Trying to modify hf dpo to work with the repos hypothesis...

see
- https://huggingface.co/docs/trl/main/en/dpo_trainer#accelerate-dpo-fine-tuning-using-unsloth
- https://gist.github.com/alvarobartt/9898c33eb3e9c7108d9ed2330f12a708

In [None]:
import os
os.environ["TOKENIZERS_PARALLELISM"] = "false"

In [None]:
import torch
from datasets import load_dataset
from peft import LoraConfig, get_peft_model
from transformers import AutoTokenizer, AutoModelForCausalLM
from trl import DPOTrainer
from trl import DPOConfig, DPOTrainer


In [None]:
# FIXME: we are meant to SFT first, so that the preferences are in sample but 1) if this works it might not be needed, and 2) this can be added later, if it works

## load the model

In [None]:
!pip install flash-attn --no-build-isolation --no-deps -q

In [None]:

model_name = "NousResearch/Meta-Llama-3-8B-instruct"

tokenizer = AutoTokenizer.from_pretrained(model_name)
tokenizer.pad_token = tokenizer.eos_token

model = AutoModelForCausalLM.from_pretrained(
    model_name,
    low_cpu_mem_usage=True,
    torch_dtype=torch.bfloat16,
    load_in_4bit=True,
    attn_implementation="flash_attention_2",
    bnb_4bit_compute_dtype=torch.bfloat16,
    bnb_4bit_quant_type="nf4",
)
model.resize_token_embeddings(len(tokenizer))
model.config.pad_token_id = tokenizer.pad_token_id
model.config.use_cache = False

# Load the adapter.
peft_config = LoraConfig(
    lora_alpha=16,
    lora_dropout=0.0,
    r=16,
    bias="none",
    task_type="CAUSAL_LM",
    target_modules=[
        "q_proj",
        "k_proj",
        "v_proj",
    ],
)
model = get_peft_model(model, peft_config)


## Train

### Modified classes


- record hidden states
- new loss

change
- get_batch_loss_metrics: to pass hs
- concatenated_forward to return hs
- dpo_loss to work diff

In [None]:
import torch
import torch.nn as nn
import torch.nn.functional as F
from typing import Any, Callable, Dict, List, Literal, Optional, Tuple, Union
from einops import rearrange

def collect_hs(hs):
    """The residual stream or hs of the diff of the hs."""
    hs = rearrange(list(hs), "l b t h -> l b t h")
    return rearrange(hs, "l b t h -> b l t h")

def wmean(x, w):
    """weighted mean per neuron over batch."""
    w = w - w.min() + 0.1
    while w.dim() < x.dim():
        w = w.unsqueeze(-1)
    return (x * w).sum(0) / w.sum(0)

class ReprPOTrainer(DPOTrainer):
    """modified to optimise representations, that is hidden states not outputs."""

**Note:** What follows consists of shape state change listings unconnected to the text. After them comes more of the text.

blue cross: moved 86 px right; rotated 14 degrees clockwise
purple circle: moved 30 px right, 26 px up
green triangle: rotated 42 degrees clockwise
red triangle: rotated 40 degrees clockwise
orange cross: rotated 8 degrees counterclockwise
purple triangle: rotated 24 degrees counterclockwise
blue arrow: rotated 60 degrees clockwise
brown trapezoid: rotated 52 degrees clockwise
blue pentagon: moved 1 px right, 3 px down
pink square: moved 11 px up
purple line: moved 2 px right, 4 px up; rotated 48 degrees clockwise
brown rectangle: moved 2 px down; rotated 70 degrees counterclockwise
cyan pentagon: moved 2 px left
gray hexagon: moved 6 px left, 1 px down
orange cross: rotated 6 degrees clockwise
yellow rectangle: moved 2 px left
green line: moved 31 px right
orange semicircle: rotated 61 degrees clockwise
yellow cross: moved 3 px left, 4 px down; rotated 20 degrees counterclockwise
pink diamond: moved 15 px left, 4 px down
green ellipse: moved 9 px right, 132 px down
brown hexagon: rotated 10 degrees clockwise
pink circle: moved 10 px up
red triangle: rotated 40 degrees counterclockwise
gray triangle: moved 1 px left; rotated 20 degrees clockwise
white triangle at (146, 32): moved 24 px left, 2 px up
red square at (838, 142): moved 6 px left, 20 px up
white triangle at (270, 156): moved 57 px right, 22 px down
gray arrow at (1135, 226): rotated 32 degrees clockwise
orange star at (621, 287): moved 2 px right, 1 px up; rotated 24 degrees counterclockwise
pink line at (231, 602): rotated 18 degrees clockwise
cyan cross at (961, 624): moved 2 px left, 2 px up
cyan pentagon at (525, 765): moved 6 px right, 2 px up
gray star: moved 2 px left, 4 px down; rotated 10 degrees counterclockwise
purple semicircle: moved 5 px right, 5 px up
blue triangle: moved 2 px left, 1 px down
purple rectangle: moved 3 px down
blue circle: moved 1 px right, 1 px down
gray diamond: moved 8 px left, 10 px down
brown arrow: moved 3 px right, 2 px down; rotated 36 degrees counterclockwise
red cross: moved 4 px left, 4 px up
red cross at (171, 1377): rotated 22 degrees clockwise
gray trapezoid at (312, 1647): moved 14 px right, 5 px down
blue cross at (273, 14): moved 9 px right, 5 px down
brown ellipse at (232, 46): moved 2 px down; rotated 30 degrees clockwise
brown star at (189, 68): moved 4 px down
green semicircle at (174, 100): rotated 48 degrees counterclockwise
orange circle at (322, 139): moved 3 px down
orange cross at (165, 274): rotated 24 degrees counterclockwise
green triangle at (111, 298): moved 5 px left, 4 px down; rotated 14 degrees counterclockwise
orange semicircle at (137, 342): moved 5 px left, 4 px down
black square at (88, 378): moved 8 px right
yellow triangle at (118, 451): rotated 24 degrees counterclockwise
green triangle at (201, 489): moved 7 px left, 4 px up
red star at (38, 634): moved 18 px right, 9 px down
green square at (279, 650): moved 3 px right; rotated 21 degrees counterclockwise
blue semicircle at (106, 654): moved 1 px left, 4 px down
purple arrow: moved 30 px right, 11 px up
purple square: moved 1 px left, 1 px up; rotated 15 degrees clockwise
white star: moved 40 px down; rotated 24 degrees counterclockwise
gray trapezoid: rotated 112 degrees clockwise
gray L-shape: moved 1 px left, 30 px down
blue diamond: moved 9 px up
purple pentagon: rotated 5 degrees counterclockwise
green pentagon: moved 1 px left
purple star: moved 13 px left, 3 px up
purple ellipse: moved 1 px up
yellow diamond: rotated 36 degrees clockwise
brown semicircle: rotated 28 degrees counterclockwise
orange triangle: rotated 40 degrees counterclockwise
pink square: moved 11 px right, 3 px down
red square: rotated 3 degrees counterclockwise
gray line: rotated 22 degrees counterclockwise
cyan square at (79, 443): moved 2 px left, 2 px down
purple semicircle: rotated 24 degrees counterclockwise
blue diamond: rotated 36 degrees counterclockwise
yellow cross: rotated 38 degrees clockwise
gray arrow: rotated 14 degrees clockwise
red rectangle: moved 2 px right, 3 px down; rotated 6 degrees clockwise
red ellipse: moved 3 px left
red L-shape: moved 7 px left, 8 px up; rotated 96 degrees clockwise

    def concatenated_forward(
        self, model: nn.Module, batch: Dict[str, Union[List, torch.LongTensor]]
    ) -> Tuple[torch.FloatTensor, torch.FloatTensor, torch.FloatTensor, torch.FloatTensor]:
        """Run the given model on the given batch of inputs, concatenating the chosen and rejected inputs together.

        We do this to avoid doing two forward passes, because it's faster for FSDP.
        """
        concatenated_batch = self.concatenated_inputs(
            batch,
            is_encoder_decoder=self.is_encoder_decoder,
            label_pad_token_id=self.label_pad_token_id,
            padding_value=self.padding_value,
            device=self.accelerator.device,
        )
        len_chosen = batch["chosen_labels"].shape[0]

        model_kwargs = (
            {
                "labels": concatenated_batch["concatenated_labels"],
                "decoder_input_ids": concatenated_batch.pop("concatenated_decoder_input_ids", None),
            }
            if self.is_encoder_decoder
            else {}
        )
        outs = model(
            concatenated_batch["concatenated_input_ids"],
            attention_mask=concatenated_batch["concatenated_attention_mask"],
            use_cache=False,
            return_dict=True,
            **model_kwargs,
        )
        all_logits = outs.logits
        hs = outs.hidden_states

        all_logps, size_completion = self.get_batch_logps(
            all_logits,
            concatenated_batch["concatenated_labels"],
            # average_log_prob=self.loss_type == "ipo",
            is_encoder_decoder=self.is_encoder_decoder,
            label_pad_token_id=self.label_pad_token_id,
        )
        chosen_logps_avg = all_logps[:len_chosen] / size_completion[:len_chosen]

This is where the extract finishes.